IN SPITE of grain prices hovering at near record levels and many Australian grain growers having a big 2021 crop, the production sector is entering 2022 apprehensively.
Sky-rocketing input costs, including fuel, but more pressingly pesticides and fertiliser, have meant the cost of production is set to soar, ringing alarm bells among growers.
"You've got the high input costs and then even if the high grain prices stay in play, it is high risk, high reward," said Grain Producers Australia chairman Barry Large.
"We've seen fuel go up about 20 per cent, that's something we don't like to see but we can absorb, but when you start to see what is happening in the fertiliser and pesticide space it gets a little scary," Mr Large said.
"We've seen urea prices probably close enough to treble, the compound phosphorus fertilisers have more than doubled since last year," he said.
"For my farm business fertiliser is easily the major input cost so it is a worry, especially when above-average crops last year have taken out a lot of nutrient."
Mr Large said that if grain prices held and there was certainty around the forecast for the season the cost may well be acceptable but he said the uncertainty meant farmers would be making some tough decisions in pre-season planning meetings in coming weeks.
"If we got another good year and the prices held, absolutely, the return on investment would be there, even at these elevated pricing levels, but if something goes wrong, whether that be a correction in prices or a poor season or even worse, both, then things would start to get ugly really quickly for a lot of growers."
Mr Large said the other major concern was supply.
"The supply chain issues are well documented, farmers are probably getting in and ordering earlier than they would due to the potential for delays."
In South Australia, Grain Producers South Australia director John Gladigau said there were a lot of nerves about soaring input costs.
"Through my part of the world in the SA Mallee it was a poor year in 2021, good grain prices helped, but farmers are far from cashed up," Mr Gladigau said.
"Having to make these decisions about big upfront purchases without any certainty about the season is difficult," he said.
"Furthermore, with the high costs of the fertiliser, the retailers are also liable for big costs of carry and the like and are less flexible in terms of the financial terms they will offer than when it is cheaper, so that is another factor.

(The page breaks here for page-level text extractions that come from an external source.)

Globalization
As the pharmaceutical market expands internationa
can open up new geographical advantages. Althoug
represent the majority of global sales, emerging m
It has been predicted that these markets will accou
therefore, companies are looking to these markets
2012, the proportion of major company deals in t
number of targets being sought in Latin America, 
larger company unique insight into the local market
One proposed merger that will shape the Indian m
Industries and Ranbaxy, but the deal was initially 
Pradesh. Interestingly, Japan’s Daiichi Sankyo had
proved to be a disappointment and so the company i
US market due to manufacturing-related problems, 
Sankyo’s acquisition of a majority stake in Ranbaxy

"We're not sure whether this is the short-term spike in reaction to the northern hemisphere energy crisis or the new normal in terms of input costs, which would mean the higher grain prices would be necessary just to break even, but it something people are very nervous about."

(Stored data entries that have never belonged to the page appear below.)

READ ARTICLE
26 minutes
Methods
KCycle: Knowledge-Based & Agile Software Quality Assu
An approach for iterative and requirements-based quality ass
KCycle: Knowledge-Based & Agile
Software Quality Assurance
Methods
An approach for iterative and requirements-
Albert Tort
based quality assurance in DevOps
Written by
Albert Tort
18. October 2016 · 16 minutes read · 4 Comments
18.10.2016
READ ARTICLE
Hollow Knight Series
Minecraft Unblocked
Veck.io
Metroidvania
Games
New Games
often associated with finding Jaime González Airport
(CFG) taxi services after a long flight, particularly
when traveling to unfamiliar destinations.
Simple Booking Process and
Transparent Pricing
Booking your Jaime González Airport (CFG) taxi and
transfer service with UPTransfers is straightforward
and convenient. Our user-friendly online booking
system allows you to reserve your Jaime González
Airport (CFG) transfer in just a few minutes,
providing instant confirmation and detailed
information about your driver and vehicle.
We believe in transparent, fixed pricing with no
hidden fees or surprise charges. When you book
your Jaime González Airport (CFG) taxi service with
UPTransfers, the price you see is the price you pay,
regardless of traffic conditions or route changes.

Both Mr Large and Mr Gladigau said farmers were weighing up the opportunity to apply reduced rates of fertiliser.
"In my area, we've already been working with low input systems due to the run of droughts, but in other parts of SA, particularly where there is a good amount of pulse production creating organic nitrogen, certainly farmers will look to make savings if they can," Mr Gladigau said.

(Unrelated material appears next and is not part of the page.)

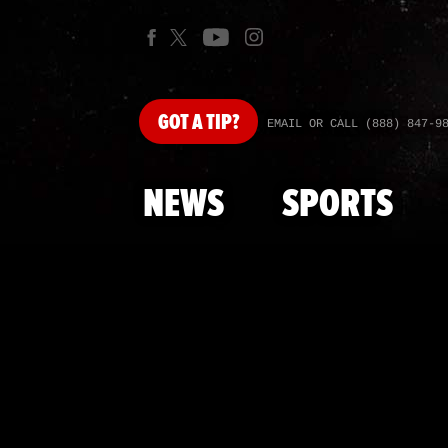
GOT
A TIP?
EMAIL OR CALL (888) 847-9
NEWS
SPORTS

"In WA, the only pulse crops is lupins so you don't have much natural N replacement, but I think people will be looking at their paddock history and seeing whether there is the opportunity maybe to lower rates just for this year," Mr Large said.
"There is no doubt people will change the goalposts, people in areas where the target yield is normally 5 tonnes a hectare may tweak their fertiliser budget to cater more for a 3t/ha scenario just to avoid some of that production risk," he said.
However, Mr Gladigau said farmers also did not want to minimise opportunities.
"You don't farm for a drought year and if things do come in favourably and if the northern hemisphere crops is poor then the last thing you want to do is have artificially capped your yield potential by not putting enough nutrients out," he said.
"It is a very difficult because we just don't know what is ahead."
Mr Large said many growers who had big seasons would probably buy their normal allocation of product even at the higher prices, rather than just paying it in tax, but said it was not sustainable.
"You see the headlines from a big year like 2021 and it looks great, but even for those who did have a good year it really is eaten away when faced with a massive run up in the cost of production like we're confronted with here," he said.
"There would probably be a few out there who would be happy to sacrifice some of the grain prices gains we've seen if it meant input costs came back as the upfront risk would come back, but that's not the situation we're looking at."